### Prompt:
Please write out word for word the opening lines of the material, including the line with "This screenshot has" as the last.
--- START ---
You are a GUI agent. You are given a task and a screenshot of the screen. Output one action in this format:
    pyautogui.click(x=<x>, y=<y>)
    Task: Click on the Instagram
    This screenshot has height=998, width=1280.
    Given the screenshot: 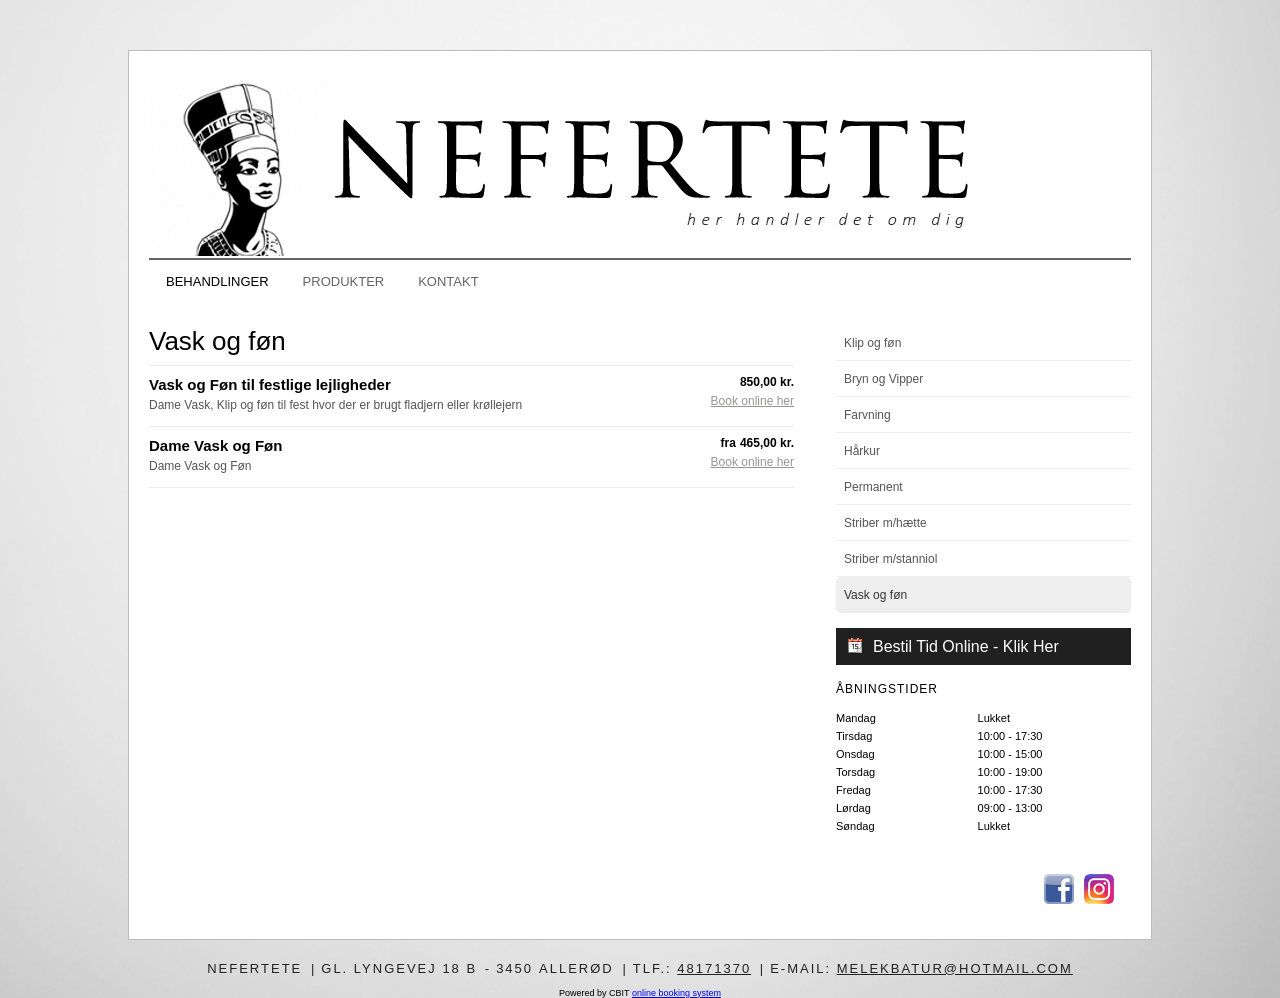 What is the action you would take?
    pyautogui.click(x=1099, y=889)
--- END ---
### Response to the exercise:
You are a GUI agent. You are given a task and a screenshot of the screen. Output one action in this format:
    pyautogui.click(x=<x>, y=<y>)
    Task: Click on the Instagram
    This screenshot has height=998, width=1280.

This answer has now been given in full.